### Description of the task
Examine the records and identify each line that includes the string "Aspose". Copy those lines.

### Saved data entries
━━━━
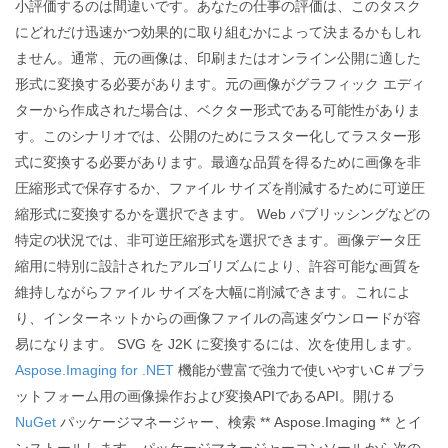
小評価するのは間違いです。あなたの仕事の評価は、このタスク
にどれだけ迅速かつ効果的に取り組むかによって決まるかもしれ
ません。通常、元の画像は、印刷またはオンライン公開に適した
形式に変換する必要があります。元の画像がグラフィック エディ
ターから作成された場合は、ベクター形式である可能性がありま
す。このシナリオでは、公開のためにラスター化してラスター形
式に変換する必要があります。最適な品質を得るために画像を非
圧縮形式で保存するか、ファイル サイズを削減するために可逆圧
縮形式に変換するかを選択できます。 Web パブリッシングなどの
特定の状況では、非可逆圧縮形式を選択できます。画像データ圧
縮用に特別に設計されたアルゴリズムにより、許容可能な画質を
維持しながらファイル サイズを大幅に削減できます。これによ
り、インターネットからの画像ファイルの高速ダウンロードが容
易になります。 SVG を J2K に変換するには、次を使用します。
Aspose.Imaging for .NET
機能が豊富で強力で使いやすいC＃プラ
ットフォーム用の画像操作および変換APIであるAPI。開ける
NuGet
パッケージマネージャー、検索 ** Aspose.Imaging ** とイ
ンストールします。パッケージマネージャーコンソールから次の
━━━━
### Result of the task
Aspose.Imaging for .NET
パッケージマネージャー、検索 ** Aspose.Imaging ** とイ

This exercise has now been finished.